- MATERIAL PROVIDED -
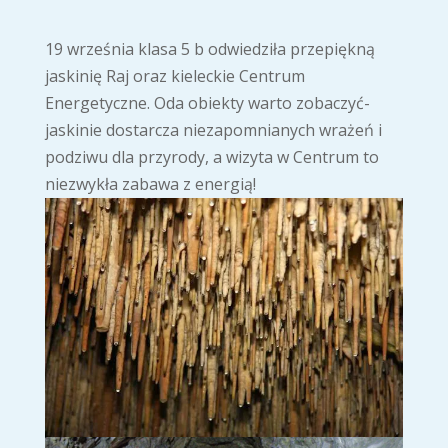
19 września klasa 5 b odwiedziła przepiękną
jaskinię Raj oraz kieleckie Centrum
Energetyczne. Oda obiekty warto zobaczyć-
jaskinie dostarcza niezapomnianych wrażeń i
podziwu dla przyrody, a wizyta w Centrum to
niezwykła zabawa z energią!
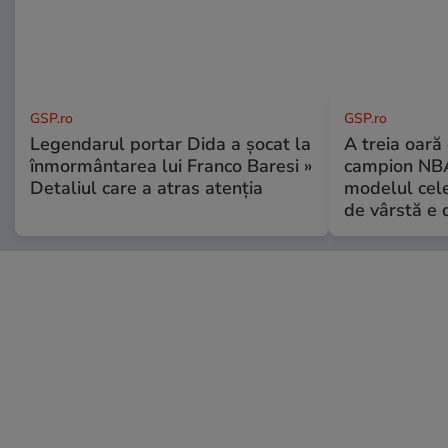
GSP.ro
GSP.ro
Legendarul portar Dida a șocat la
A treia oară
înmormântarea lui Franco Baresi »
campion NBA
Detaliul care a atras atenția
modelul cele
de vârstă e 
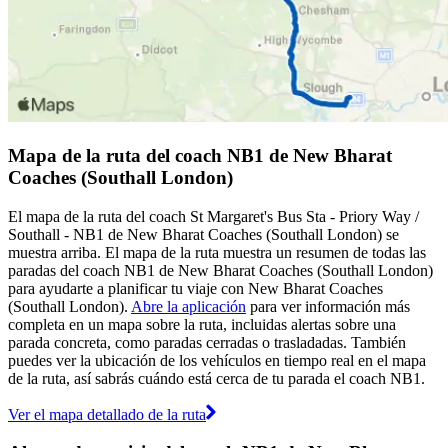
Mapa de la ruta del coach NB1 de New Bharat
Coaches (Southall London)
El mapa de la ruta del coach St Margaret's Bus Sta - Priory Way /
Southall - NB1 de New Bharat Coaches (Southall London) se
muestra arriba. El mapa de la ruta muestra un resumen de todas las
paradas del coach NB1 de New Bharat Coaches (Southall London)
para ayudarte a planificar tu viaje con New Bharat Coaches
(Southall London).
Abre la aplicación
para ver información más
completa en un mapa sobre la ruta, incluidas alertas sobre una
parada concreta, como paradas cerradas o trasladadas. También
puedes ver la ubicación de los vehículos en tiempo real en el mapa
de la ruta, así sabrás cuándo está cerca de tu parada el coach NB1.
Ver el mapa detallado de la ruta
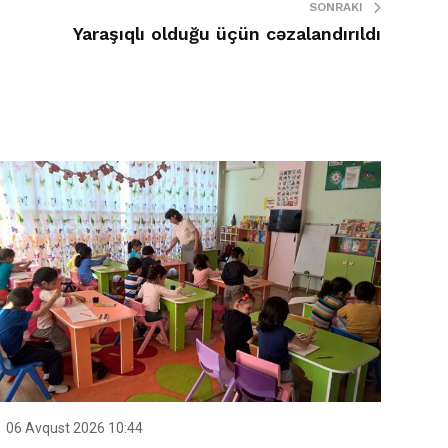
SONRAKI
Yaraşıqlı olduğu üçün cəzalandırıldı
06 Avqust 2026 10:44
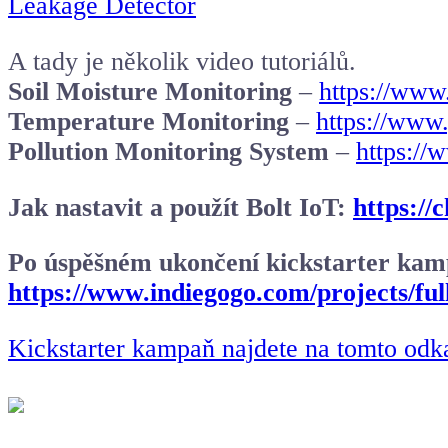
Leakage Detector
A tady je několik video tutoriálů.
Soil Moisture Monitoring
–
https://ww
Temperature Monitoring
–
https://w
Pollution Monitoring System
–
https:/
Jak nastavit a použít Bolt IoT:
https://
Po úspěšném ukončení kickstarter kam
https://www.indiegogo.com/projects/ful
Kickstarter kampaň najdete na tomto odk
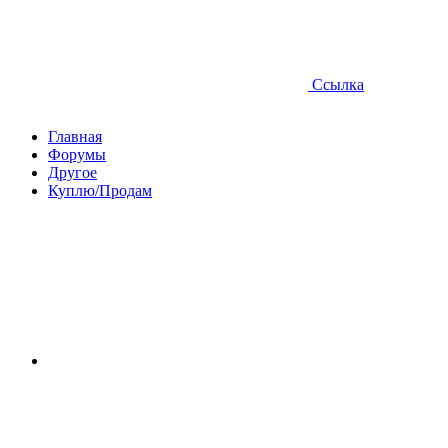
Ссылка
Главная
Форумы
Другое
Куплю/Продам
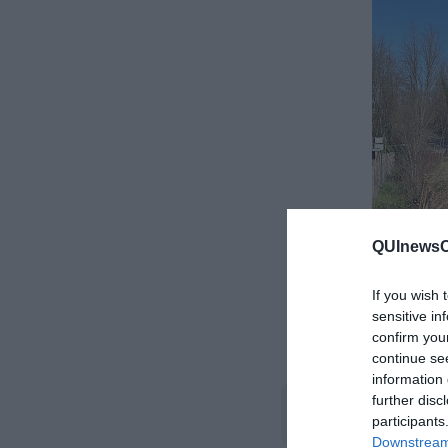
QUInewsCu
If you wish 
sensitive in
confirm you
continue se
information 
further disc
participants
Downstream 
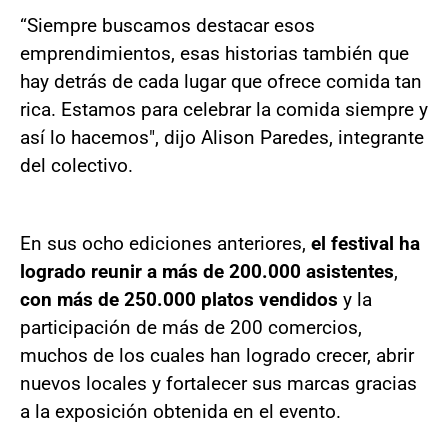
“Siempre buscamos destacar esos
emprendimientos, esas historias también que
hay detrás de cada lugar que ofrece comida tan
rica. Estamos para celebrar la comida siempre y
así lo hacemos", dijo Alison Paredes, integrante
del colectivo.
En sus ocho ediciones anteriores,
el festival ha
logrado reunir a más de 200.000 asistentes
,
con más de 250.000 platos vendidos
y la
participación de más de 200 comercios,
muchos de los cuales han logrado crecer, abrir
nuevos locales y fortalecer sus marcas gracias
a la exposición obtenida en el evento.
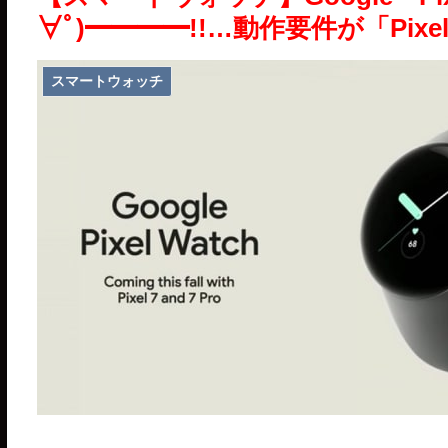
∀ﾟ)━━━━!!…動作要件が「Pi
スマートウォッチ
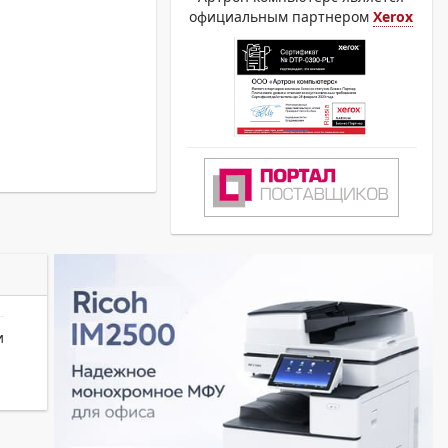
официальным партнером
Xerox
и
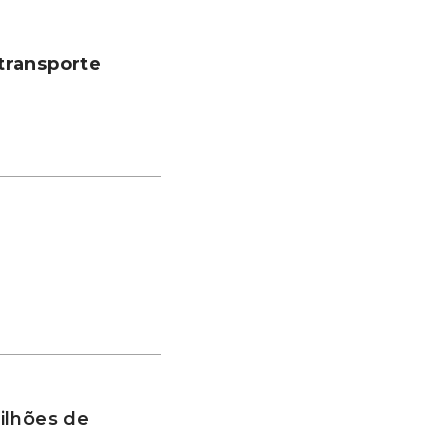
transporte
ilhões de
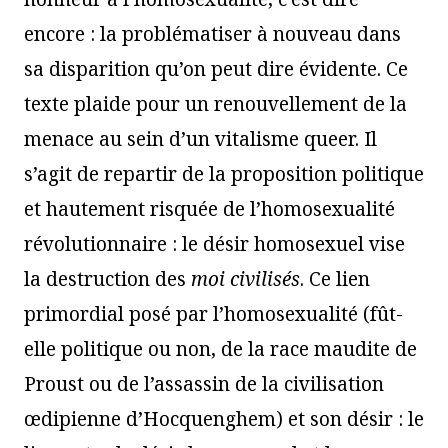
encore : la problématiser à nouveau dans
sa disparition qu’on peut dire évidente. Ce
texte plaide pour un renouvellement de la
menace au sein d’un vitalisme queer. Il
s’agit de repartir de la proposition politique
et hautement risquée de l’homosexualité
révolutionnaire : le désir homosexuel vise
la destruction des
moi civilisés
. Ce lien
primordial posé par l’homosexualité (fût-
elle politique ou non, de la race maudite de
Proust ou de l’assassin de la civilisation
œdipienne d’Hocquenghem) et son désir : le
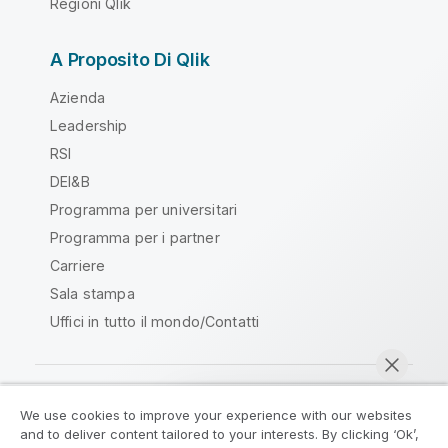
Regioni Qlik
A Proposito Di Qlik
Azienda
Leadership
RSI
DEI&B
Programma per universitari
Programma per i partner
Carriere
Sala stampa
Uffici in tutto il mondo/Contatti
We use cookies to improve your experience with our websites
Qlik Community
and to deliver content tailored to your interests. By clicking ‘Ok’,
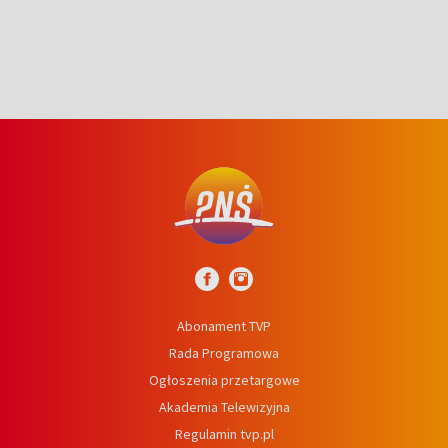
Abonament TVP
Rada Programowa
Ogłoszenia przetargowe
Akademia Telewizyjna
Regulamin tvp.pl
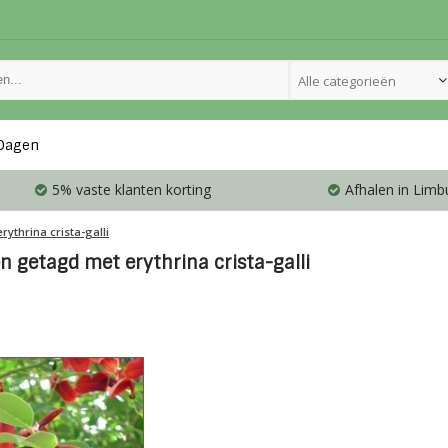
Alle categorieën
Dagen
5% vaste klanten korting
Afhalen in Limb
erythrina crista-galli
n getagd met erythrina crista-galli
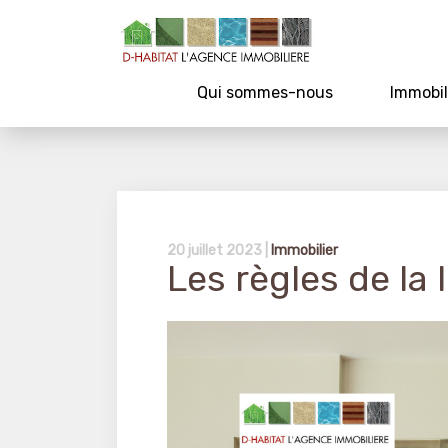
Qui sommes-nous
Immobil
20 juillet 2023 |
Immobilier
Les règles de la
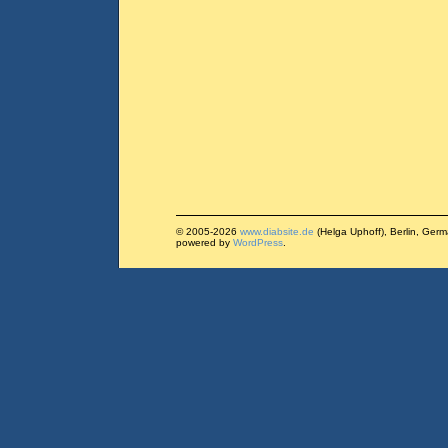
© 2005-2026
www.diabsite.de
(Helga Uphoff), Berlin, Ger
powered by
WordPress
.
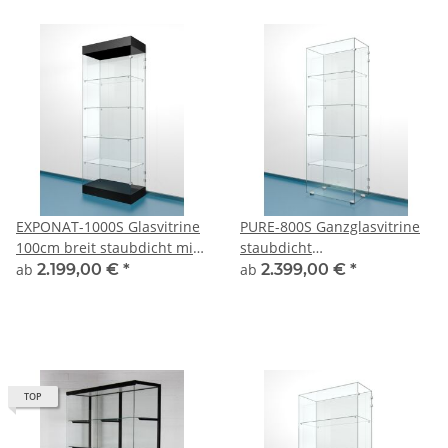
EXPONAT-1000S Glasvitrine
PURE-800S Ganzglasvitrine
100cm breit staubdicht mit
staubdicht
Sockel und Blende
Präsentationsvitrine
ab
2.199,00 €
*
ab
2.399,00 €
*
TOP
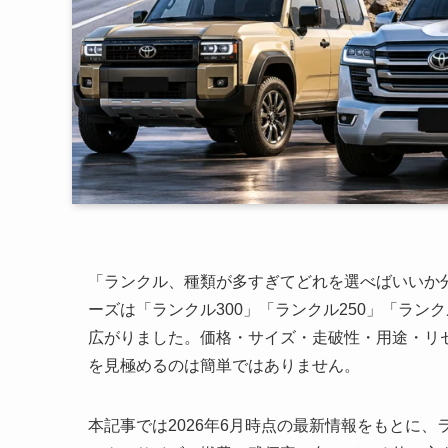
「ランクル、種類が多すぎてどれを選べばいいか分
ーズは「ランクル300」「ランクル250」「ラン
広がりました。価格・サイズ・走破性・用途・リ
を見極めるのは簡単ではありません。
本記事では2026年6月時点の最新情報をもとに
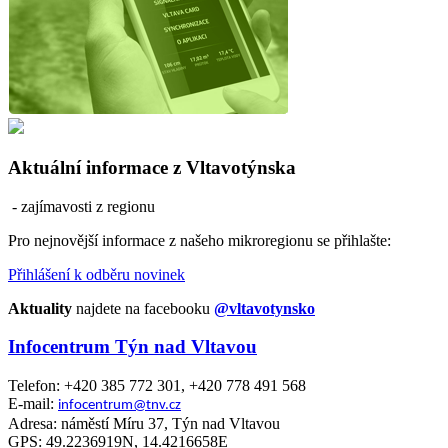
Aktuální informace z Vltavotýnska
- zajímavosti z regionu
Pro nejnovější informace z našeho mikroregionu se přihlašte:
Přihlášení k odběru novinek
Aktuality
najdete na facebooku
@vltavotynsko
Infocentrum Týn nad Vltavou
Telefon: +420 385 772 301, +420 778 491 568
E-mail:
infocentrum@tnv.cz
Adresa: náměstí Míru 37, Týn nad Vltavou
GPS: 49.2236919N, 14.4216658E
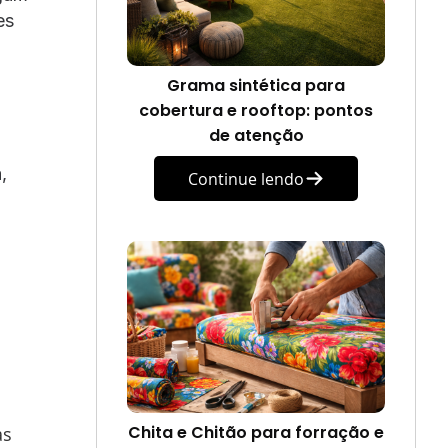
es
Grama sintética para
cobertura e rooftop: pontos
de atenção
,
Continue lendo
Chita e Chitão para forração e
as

- ACTIVITY -
Number of lines above with the word "Coaches": supply it alone.

- EXERCISE SOLUTION -
4